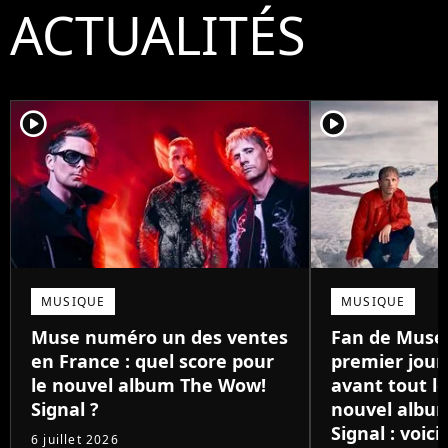
ACTUALITÉS
player2
player2
MUSIQUE
MUSIQUE
Muse numéro un des ventes
Fan de Muse 
en France : quel score pour
premier jour,
le nouvel album The Wow!
avant tout l
Signal ?
nouvel albu
Signal : voic
6 juillet 2026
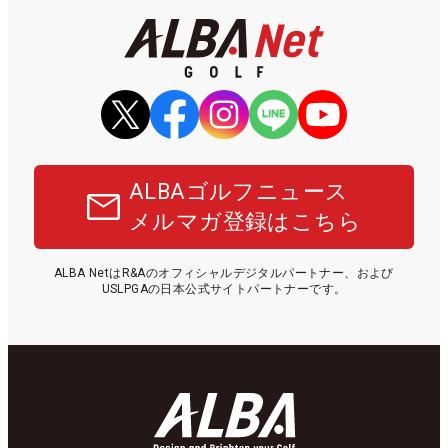
ALBAゴルフニュース
メルマガ登録はこちら
ALBA NetはR&Aのオフィシャルデジタルパートナー、および
USLPGAの日本公式サイトパートナーです。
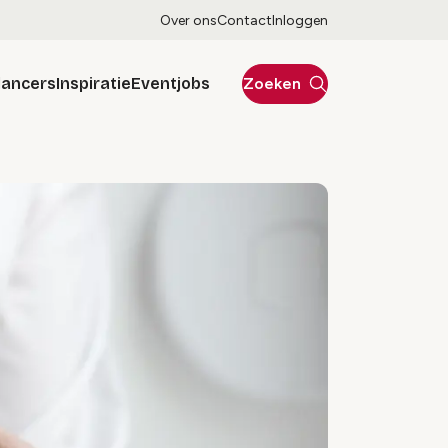
Over ons
Contact
Inloggen
lancers
Inspiratie
Eventjobs
Zoeken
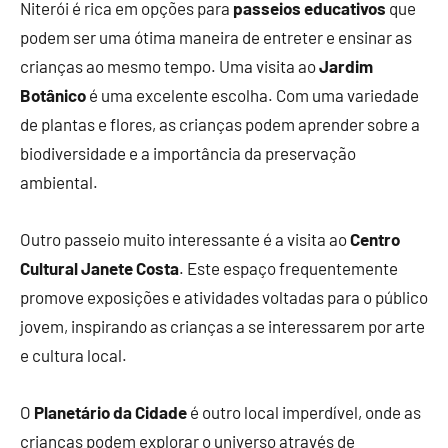
Niterói é rica em opções para
passeios educativos
que
podem ser uma ótima maneira de entreter e ensinar as
crianças ao mesmo tempo. Uma visita ao
Jardim
Botânico
é uma excelente escolha. Com uma variedade
de plantas e flores, as crianças podem aprender sobre a
biodiversidade e a importância da preservação
ambiental.
Outro passeio muito interessante é a visita ao
Centro
Cultural Janete Costa
. Este espaço frequentemente
promove exposições e atividades voltadas para o público
jovem, inspirando as crianças a se interessarem por arte
e cultura local.
O
Planetário da Cidade
é outro local imperdível, onde as
crianças podem explorar o universo através de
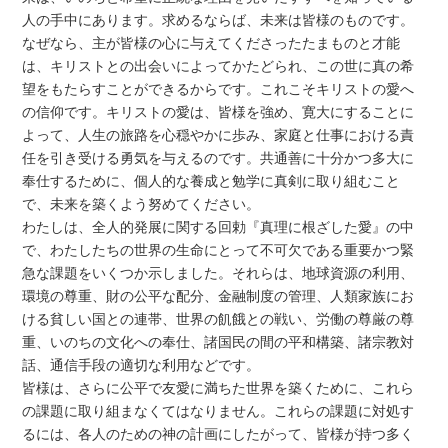
人の手中にあります。求めるならば、未来は皆様のものです。
なぜなら、主が皆様の心に与えてくださったたまものと才能
は、キリストとの出会いによってかたどられ、この世に真の希
望をもたらすことができるからです。これこそキリストの愛へ
の信仰です。キリストの愛は、皆様を強め、寛大にすることに
よって、人生の旅路を心穏やかに歩み、家庭と仕事における責
任を引き受ける勇気を与えるのです。共通善に十分かつ多大に
奉仕するために、個人的な養成と勉学に真剣に取り組むこと
で、未来を築くよう努めてください。
わたしは、全人的発展に関する回勅『真理に根ざした愛』の中
で、わたしたちの世界の生命にとって不可欠である重要かつ緊
急な課題をいくつか示しました。それらは、地球資源の利用、
環境の尊重、財の公平な配分、金融制度の管理、人類家族にお
ける貧しい国との連帯、世界の飢餓との戦い、労働の尊厳の尊
重、いのちの文化への奉仕、諸国民の間の平和構築、諸宗教対
話、通信手段の適切な利用などです。
皆様は、さらに公平で友愛に満ちた世界を築くために、これら
の課題に取り組まなくてはなりません。これらの課題に対処す
るには、各人のための神の計画にしたがって、皆様が持つ多く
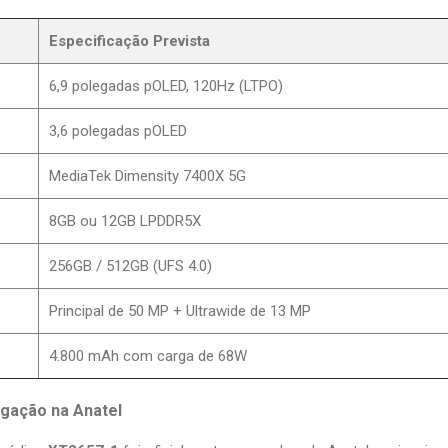
Especificação Prevista
6,9 polegadas pOLED, 120Hz (LTPO)
3,6 polegadas pOLED
MediaTek Dimensity 7400X 5G
8GB ou 12GB LPDDR5X
256GB / 512GB (UFS 4.0)
Principal de 50 MP + Ultrawide de 13 MP
4.800 mAh com carga de 68W
gação na Anatel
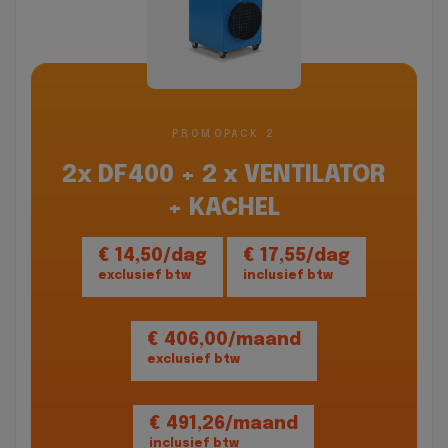
PROMOPACK 2
2x DF400 + 2 x VENTILATOR
+ KACHEL
€ 14,50/dag
€ 17,55/dag
exclusief btw
inclusief btw
€ 406,00/maand
exclusief btw
€ 491,26/maand
inclusief btw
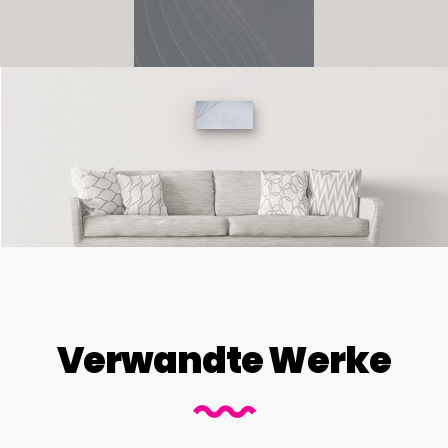
Verwandte Werke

# Your objective
Where a line in the listing above contains "para", copy that line.

# Task output
Niterói é rica em opções para
promove exposições e atividades voltadas para o público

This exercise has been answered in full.